Heresy Records is an independent classical record label based in Dublin.

History
Heresy Records was founded by American opera director Eric Fraad. The label specializes in Early music, Traditional Irish music, World music, Contemporary music and a synthesis of these genres. Heresy Records is known for its unconventional approach to cover art design.
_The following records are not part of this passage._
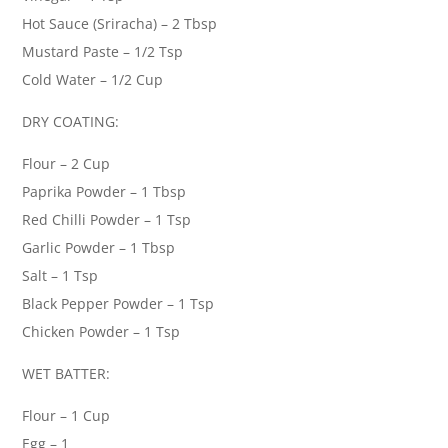
Hot Sauce (Sriracha) – 2 Tbsp
Mustard Paste – 1/2 Tsp
Cold Water – 1/2 Cup
DRY COATING:
Flour – 2 Cup
Paprika Powder – 1 Tbsp
Red Chilli Powder – 1 Tsp
Garlic Powder – 1 Tbsp
Salt – 1 Tsp
Black Pepper Powder – 1 Tsp
Chicken Powder – 1 Tsp
WET BATTER:
Flour – 1 Cup
Egg – 1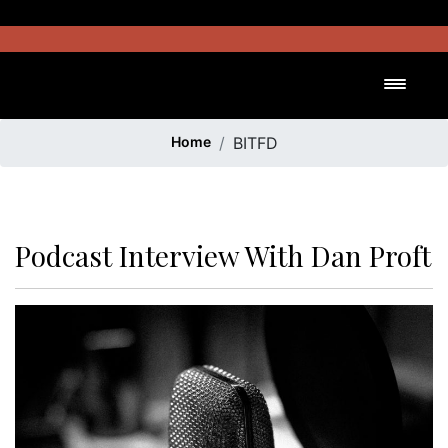
Skip
to
content
Toggl
Home
BITFD
Podcast Interview With Dan Proft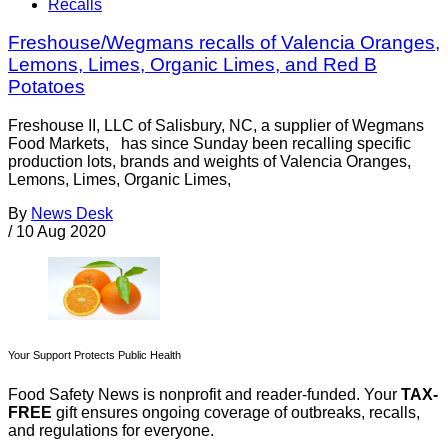
Recalls
Freshouse/Wegmans recalls of Valencia Oranges,
Lemons, Limes, Organic Limes, and Red B
Potatoes
Freshouse II, LLC of Salisbury, NC, a supplier of Wegmans
Food Markets, has since Sunday been recalling specific
production lots, brands and weights of Valencia Oranges,
Lemons, Limes, Organic Limes,
By
News Desk
/
10 Aug 2020
Your Support Protects Public Health
Food Safety News is nonprofit and reader-funded. Your
TAX-
FREE
gift ensures ongoing coverage of outbreaks, recalls,
and regulations for everyone.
It is distributed worldwide by Naxos.

Heresy’s recording of The Wexford Carols, produced by Joe Henry and featuring singers, Caitríona O’Leary, Tom Jones, Rosanne Cash and Rhiannon Giddens reached #1 on the Billboard World Music Chart in 2015.

Heresy’s New York-based imprint, Isotopia Records focuses on diverse styles of popular music.

Repertoire
Composers featured on Heresy Records albums include John Dowland, William Lawes, Henry Lawes, John Ward, Antonio de Salazar, Gaspar Fernandes, Sebastián Durón, Hildegard of Bingen, Guillaume Dufay, Santiago de Murcia, John Cage, Morton Feldman, Roger Doyle, Ian Wilson, Scott Wollschleger, Linda Buckley, Donnacha Dennehy, Enda Bates, and Daniel Figgis.

Select Discography

 Shipwrecked (2012) - eX Early Music Ensemble
 Ecstasy (2012) - Caitríona O'Leary and Dúlra
 Motion of the Heart (2012) - The Dublin Drag Orchestra
 Possessed (2013) - eX Early Music Ensemble
 On the Nature of Electricity and Acoustics - various (2013)
 Sleepsongs (2014) - Caitríona O'Leary and Dúlra
 The Transcendentalist (2014) - Ivan Ilić
 The Wexford Carols (2014) -Caitríona O'Leary, Tom Jones (singer), Rosanne Cash, Rhiannon Giddens, and Joe Henry.
Time Machine (2015) - Roger Doyle
A Map of the Kingdom of Ireland (2018) - Various Artists compiled by Eric Fraad
Heresy (2018) - Roger Doyle

See also
 ECM Records
 Naïve Records
 Nonesuch Records

References

External links
 Heresy Records web site
 Interview with founder Eric Fraad on Modulations.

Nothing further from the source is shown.